This is interesting, but what is 'abushed'? Do you mean 'ambushed'?


----------



## übermönch

take a look at this ==>
http://www.goddesschess.com/chessays/shahmatjan.html
It gives all possible explanations. Kinda astonishing for me, i never thought the king doesn't die. I'm also curious if chess is still popular in middle east and if it follows the same rules as elsewhere.


----------



## Tisia

se16teddy said:
			
		

> This is interesting, but what is 'abushed'? Do you mean 'ambushed'?


 
Yes I mean ambushed. Sorry about that. I fixed it.

Tisia


----------



## Tisia

übermönch said:
			
		

> take a look at this ==>
> http://www.goddesschess.com/chessays/shahmatjan.html
> It gives all possible explanations. Kinda astonishing for me, i never thought the king doesn't die. I'm also curious if chess is still popular in middle east and if it follows the same rules as elsewhere.


 
At least I play it and love it, actually I got the impression of playing ches from people coming from Iran to visit Europe. I don't know about the middle east. I hate it when I am check mated

Tisia


----------



## Qcumber

übermönch said:
			
		

> take a look at this ==>
> http://www.goddesschess.com/chessays/shahmatjan.html
> It gives all possible explanations.



Interesting, but the etymological thread is:

Sanskrit _rajam ... _ (I don't know how it is said in Sans.) > Persian _shah mord_ > Arabic _ash shaikh maat_ > French _échec et mat_ > English _checkmate_.

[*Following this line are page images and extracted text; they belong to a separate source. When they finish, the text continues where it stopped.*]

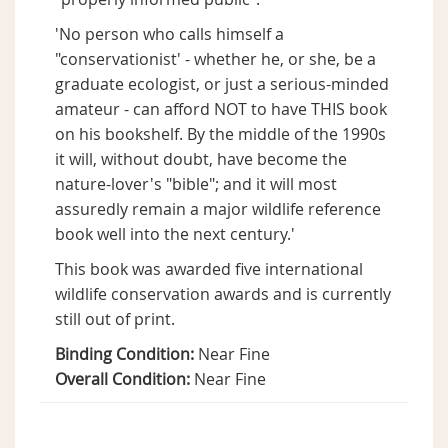
'No person who calls himself a
"conservationist' - whether he, or she, be a
graduate ecologist, or just a serious-minded
amateur - can afford NOT to have THIS book
on his bookshelf. By the middle of the 1990s
it will, without doubt, have become the
nature-lover's "bible"; and it will most
assuredly remain a major wildlife reference
book well into the next century.'
This book was awarded five international
wildlife conservation awards and is currently
still out of print.
Binding Condition:
Near Fine
Overall Condition:
Near Fine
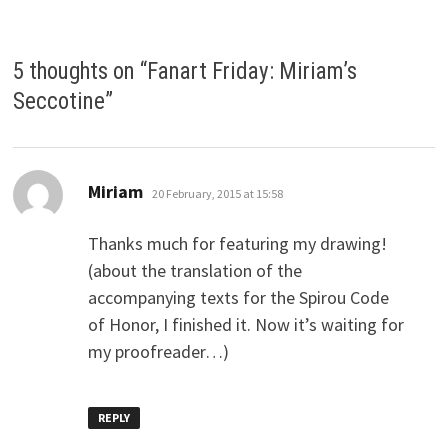
5 thoughts on “
Fanart Friday: Miriam’s
Seccotine
”
says:
Miriam
20 February, 2015 at 15:58
Thanks much for featuring my drawing!
(about the translation of the
accompanying texts for the Spirou Code
of Honor, I finished it. Now it’s waiting for
my proofreader…)
REPLY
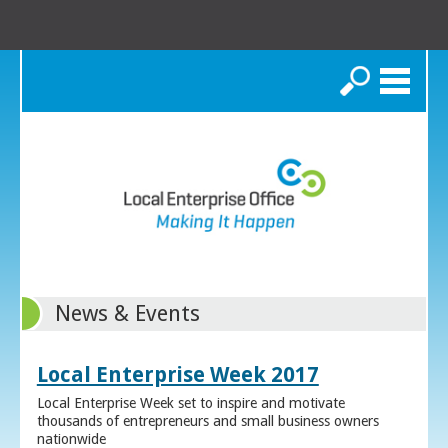
Search
News & Events
Local Enterprise Week 2017
Local Enterprise Week set to inspire and motivate
thousands of entrepreneurs and small business owners
nationwide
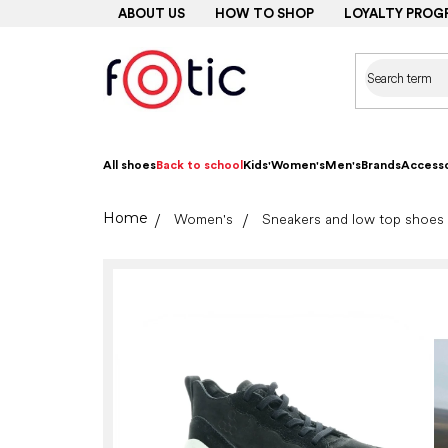
Skip
ABOUT US
HOW TO SHOP
LOYALTY PROG
to
content
All shoes
Back to school
Kids'
Women's
Men's
Brands
Accesso
Home
Women's
Sneakers and low top shoes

You have to take the Arabic and French  stages into account to explain the English form (it was not directly borrowed from Persian).


----------



## loveiscoolandgood

Qcumber said:


> How do you say: The King / Emperor is dead." in Persian / Iranian?



I read all the answers but nobody got it exactly right.

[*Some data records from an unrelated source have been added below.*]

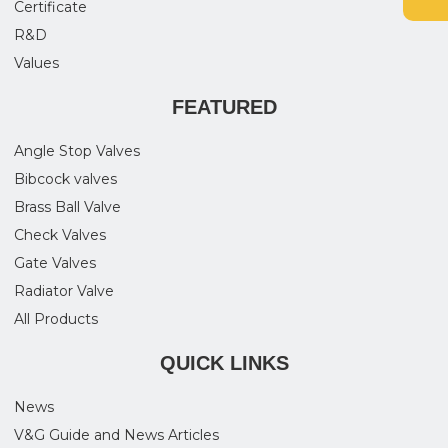
Certificate
R&D
Values
FEATURED
Angle Stop Valves
Bibcock valves
Brass Ball Valve
Check Valves
Gate Valves
Radiator Valve
All Products
QUICK LINKS
News
V&G Guide and News Articles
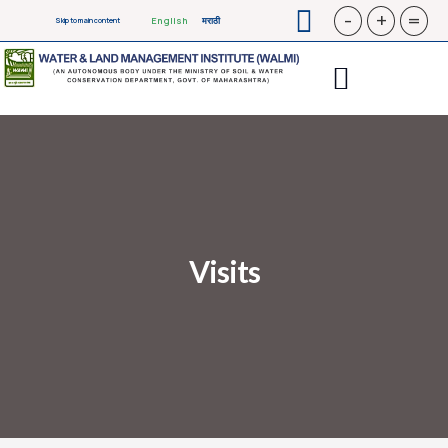
-
+
=
English
मराठी
Skip to main content
Visits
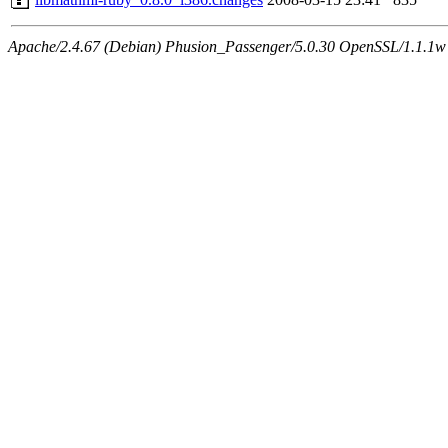
Apache/2.4.67 (Debian) Phusion_Passenger/5.0.30 OpenSSL/1.1.1w 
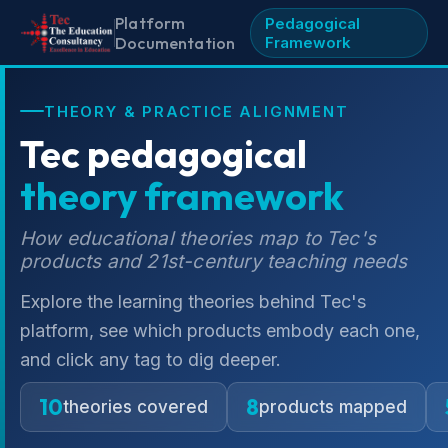
Platform
Pedagogical
Documentation
Framework
THEORY & PRACTICE ALIGNMENT
Tec pedagogical
theory framework
How educational theories map to Tec's
products and 21st-century teaching needs
Explore the learning theories behind Tec's
platform, see which products embody each one,
and click any tag to dig deeper.
10
8
theories covered
products mapped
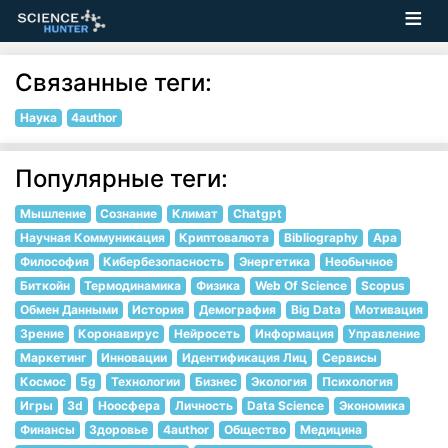
Связанные теги:
Наука
4author
Популярные теги:
Мышление
Сознание
Климат
Chatgpt
Научная Коммуникация
Криптовалюта
Bibliography
Apa
Философия
Кибербезопасность
Энергетика
Необычное
Биткойн
Термодинамика
Физика
Web Of Science
Scopus
Обмен Данными
История
Демография
Big Data
Мотивация
Зрение
Коронавирус
Нейросеть
Информация
Управление
Маркетинг
Инновации
Идентификация Лиц
Сервисы
Космос
5g
Технологии
Бизнес
Экология
Психология
Игры
3d
Ноосфера
Личность
Data Science
Экономика
Финансы
Здоровье
4author
Общество
Медицина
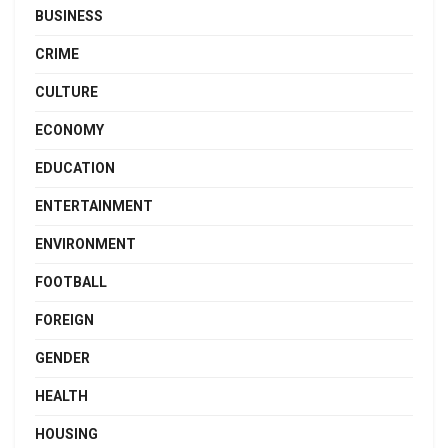
BUSINESS
CRIME
CULTURE
ECONOMY
EDUCATION
ENTERTAINMENT
ENVIRONMENT
FOOTBALL
FOREIGN
GENDER
HEALTH
HOUSING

The king is dead: Shah morde(ast) = شاه مرده-است [using "ast" is not necessary]
The king died: Shah mord = شاه مرد

King= Shah
Emperor= Emperatour

And checkmate (Shah mat) is used only in chess.


----------



## Faylasoof

loveiscoolandgood said:


> I read all the answers but nobody got it exactly right.
> 
> The king is dead: Shah morde(ast) = شاه مرده-است [using "ast" is not necessary]
> The king died: Shah mord = شاه مرد



Precisely so in colloquial Persian! I think this is what Bienvenidos meant though he seems to have elongated the <o> sound! Again, I can only assume that this is Dari or Afghan Persian way of saying it!



Bienvenidos said:


> .... *Persian is not only spoken in Iran,  it's also spoken in Afghanistan*. My dialect is Afghan Farsi, so the  phrase may differ from what it would be in Iran, but here it is:
> 
> *Shah moordah*
> (The king is dead/has died)
> ....
> *Bien*



... and as for this:



loveiscoolandgood said:


> And checkmate (Shah mat) is used only in chess.



I agree! This is striclty a chess term!


----------



## Aydintashar

Qcumber said:


> Farsi = Persian = Iranian



"Farsi" does not mean "Iranian", unless we believe that all Iranians have Farsi as their mother language, which is false. This confusion is unfortunately very common. Actually, Farsi is only one of the languages of Iran. Turkish is another Iranian language, which encompasses a big part of the population.
As to "checkmate", the common Farsi expression is "kish ve mat" (کیش و مات).


----------



## IMANAKBARI

شاه / امپراطور مرد
شاه / امپراطور دار فانی را وداع گفت
شاه / امپراطور از بین رفت
شاه / امپراطور به دیار باقی شتافت
but for شاه and امپراطور we say مرد


----------